How Does Equipment Leasing Work?

In simple terms leasing has some similarities to a loan, however it’s the lender that buys the equipment and then leases (rents) it back to you for a flat monthly fee. Most equipment leases come at a fixed interest rate and fixed term to keep those payments the same every month. Rates can vary depending upon the leasing company and your credit profile (anywhere between high single digits and 30% or more), so it makes a lot of sense to shop around before you commit.
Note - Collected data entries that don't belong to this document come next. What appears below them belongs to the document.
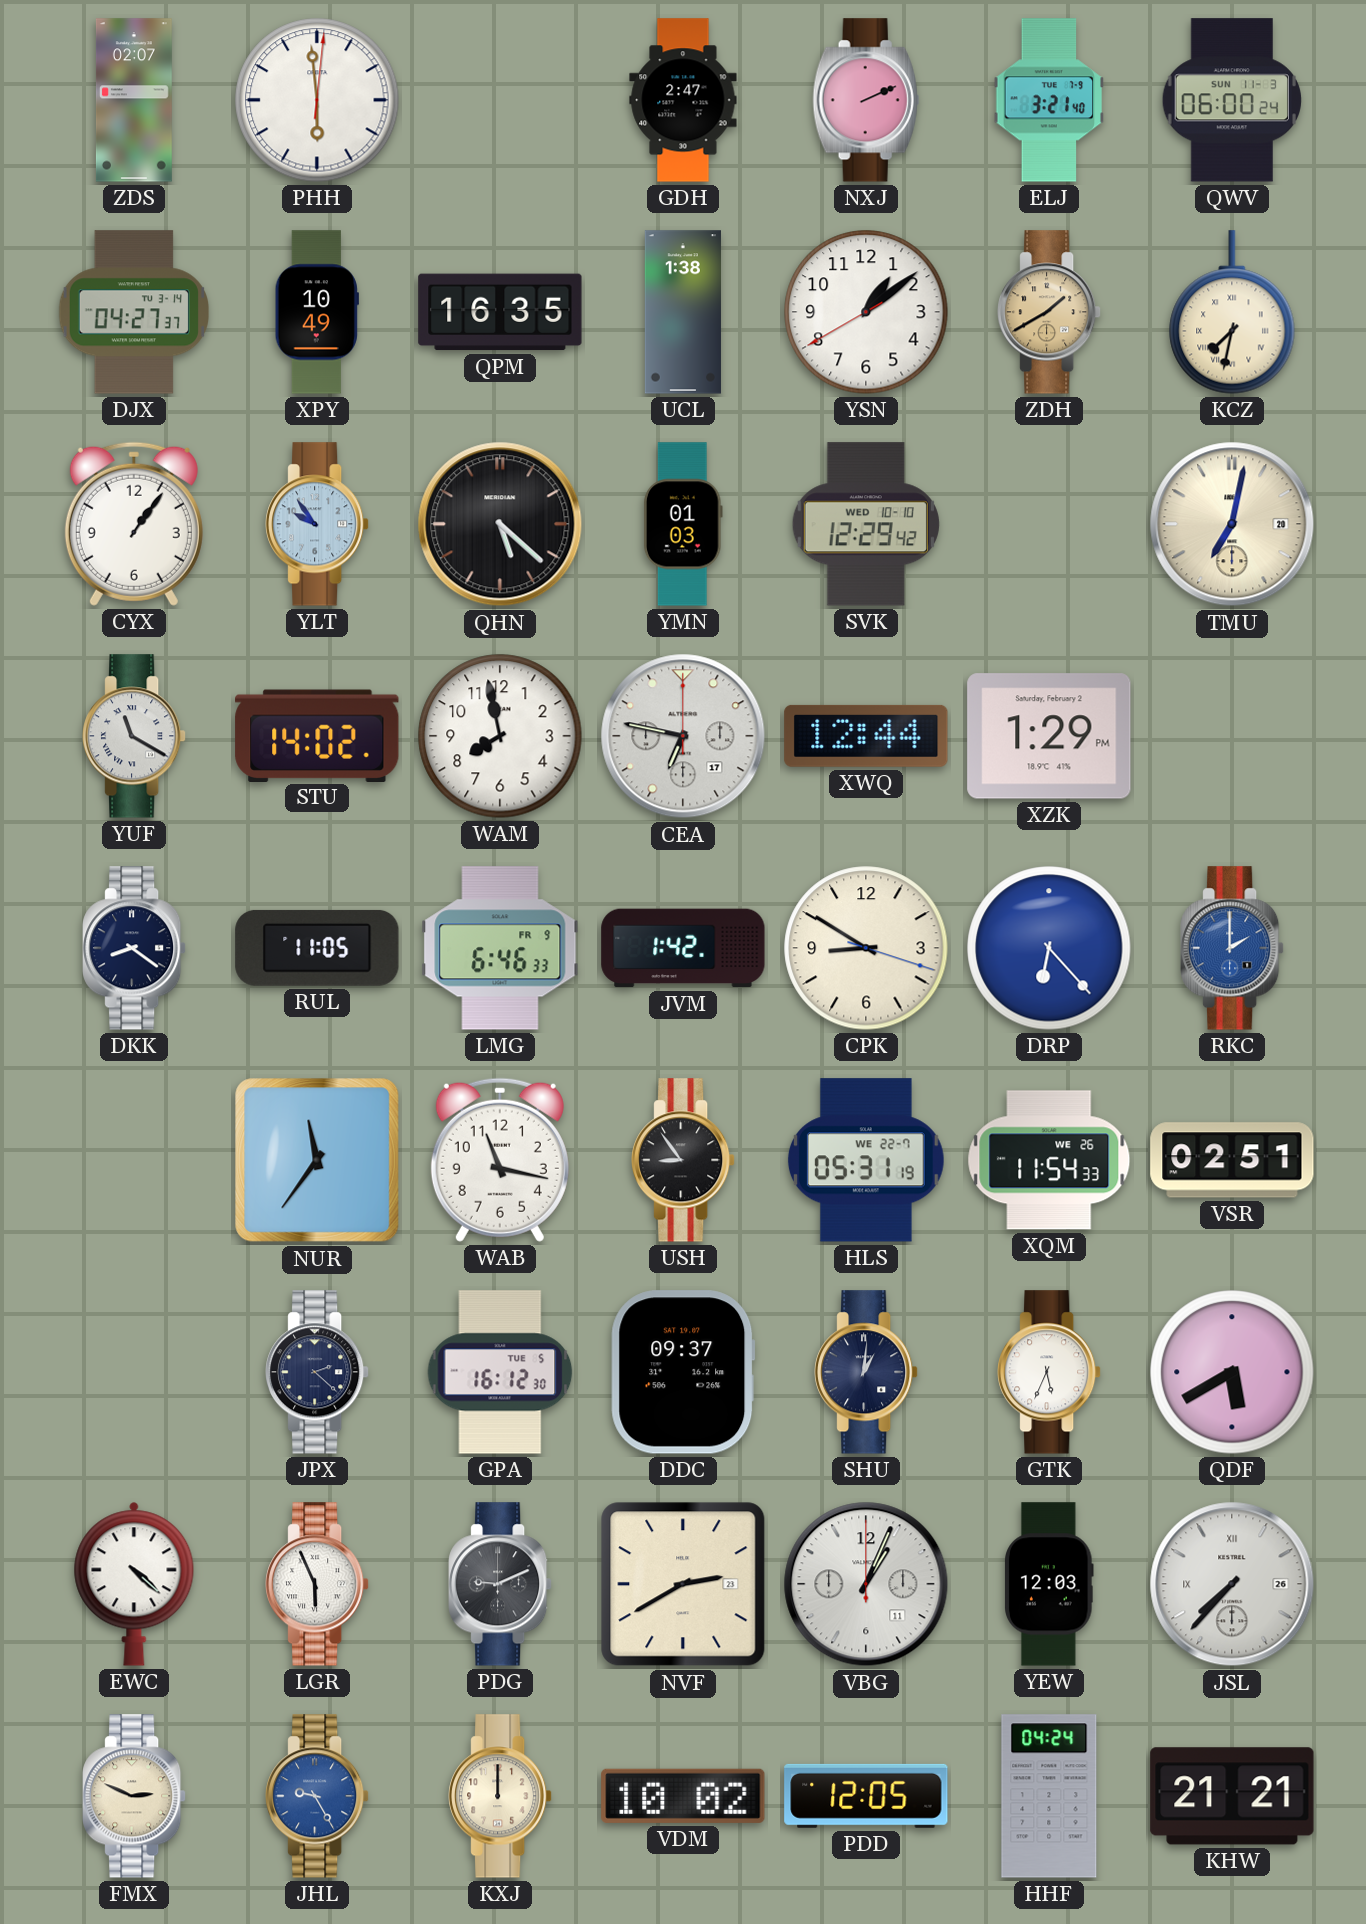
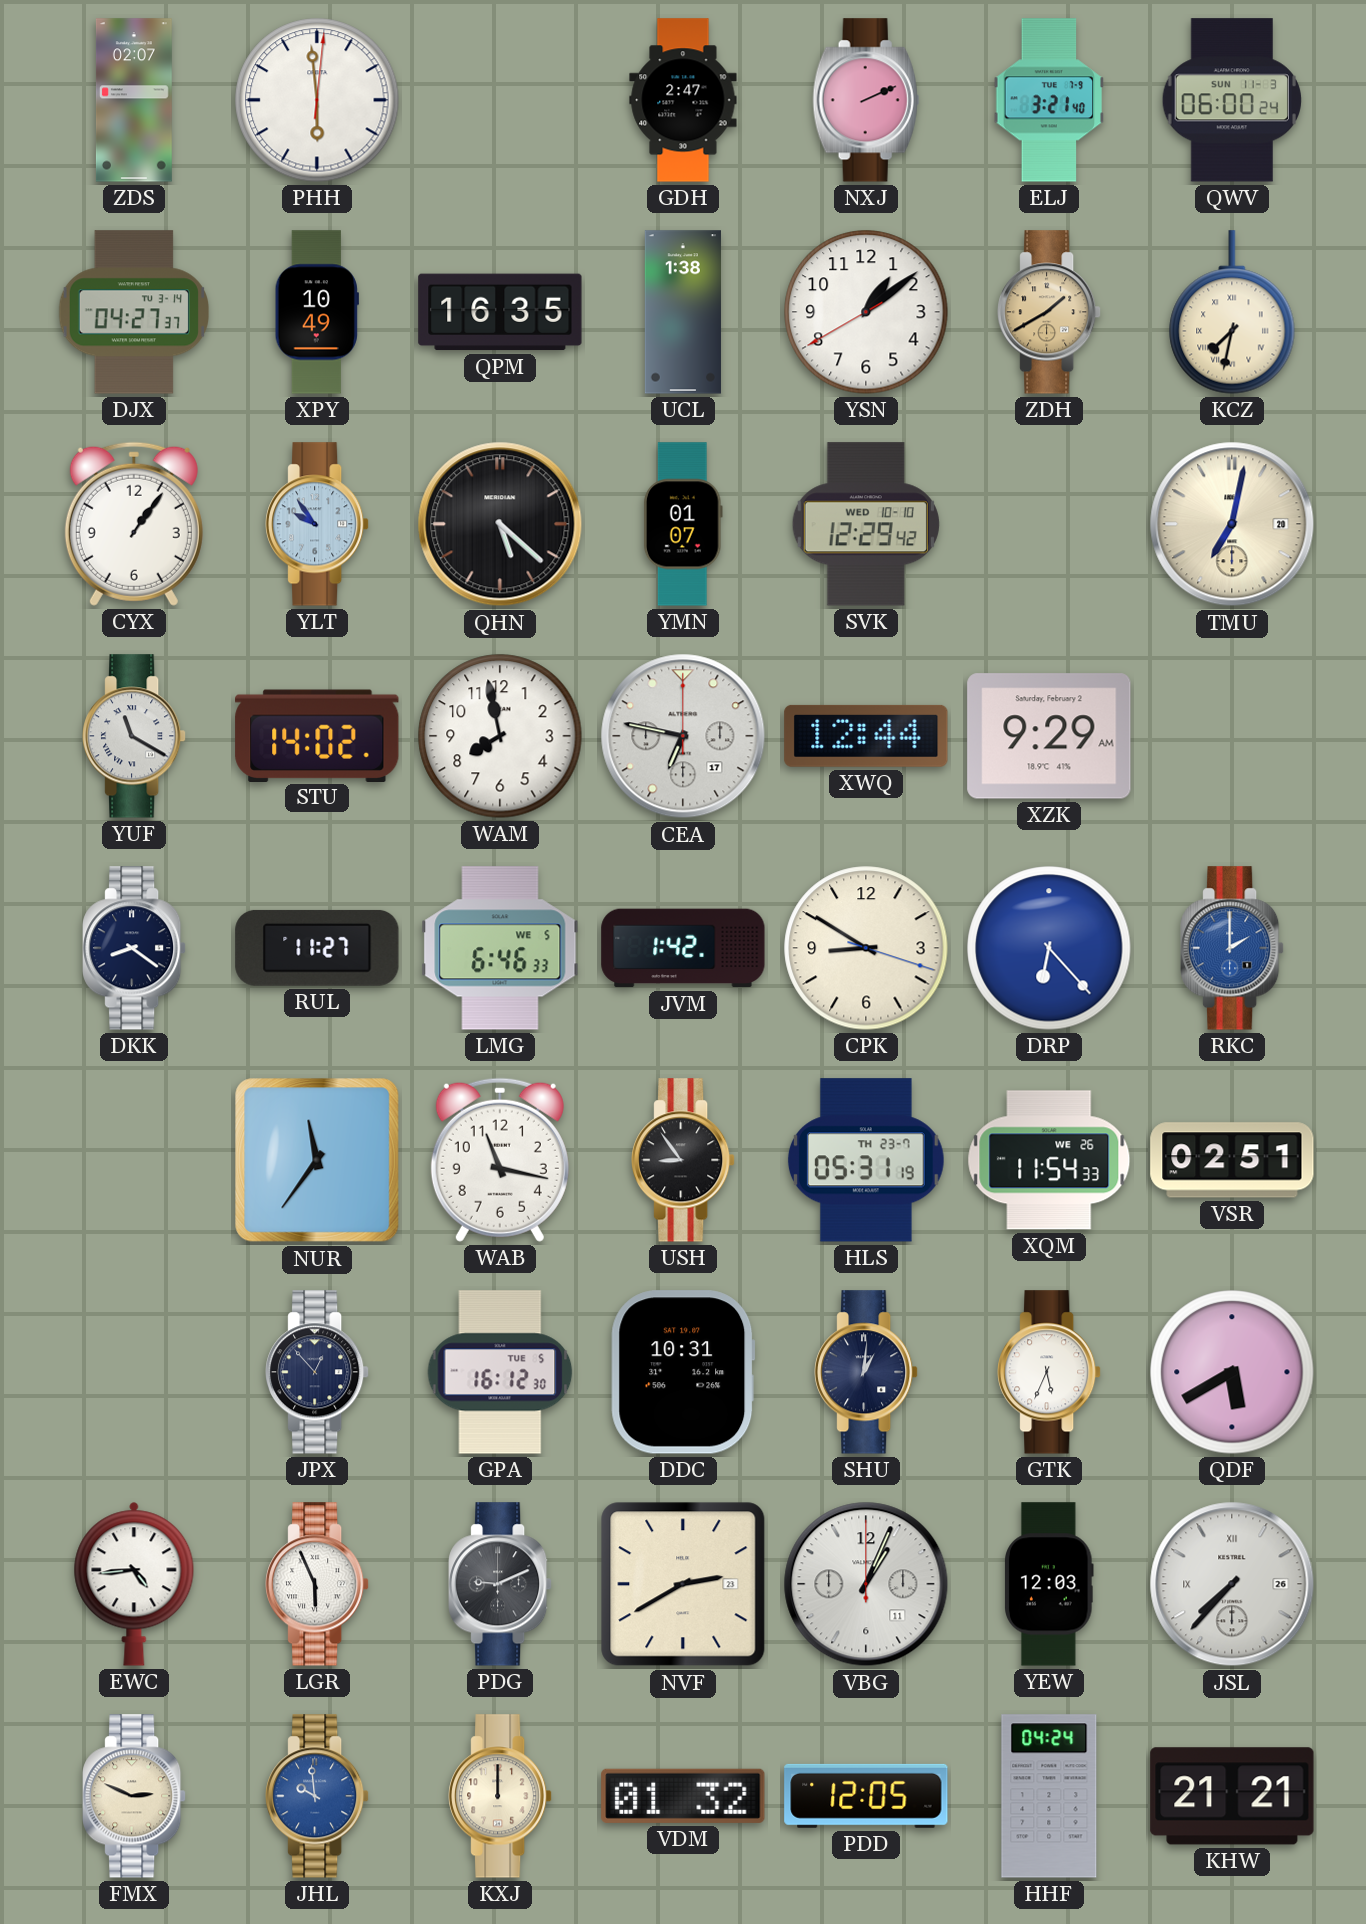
YMN: 01:03 -> 01:07
XZK: 1:29 -> 9:29
RUL: 11:05 -> 11:27
LMG date: FR 9 -> WE 5
HLS date: WE 22-7 -> TH 23-7
JPX: 2:22 -> 12:53
DDC: 09:37 -> 10:31
EWC: 4:22 -> 4:44
JHL: 9:25 -> 9:59
VDM: 10:02 -> 01:32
At the end of the predetermined lease term, the business owner may be able to purchase the equipment at fair market value, or a predetermined amount—sometimes for as little as $1.

Leasing is particularly attractive to business owners who need equipment that becomes outdated quickly, or is expected to suffer a lot of wear and tear over the course its useful life, because it allows the business to regularly update equipment at the end of the lease term.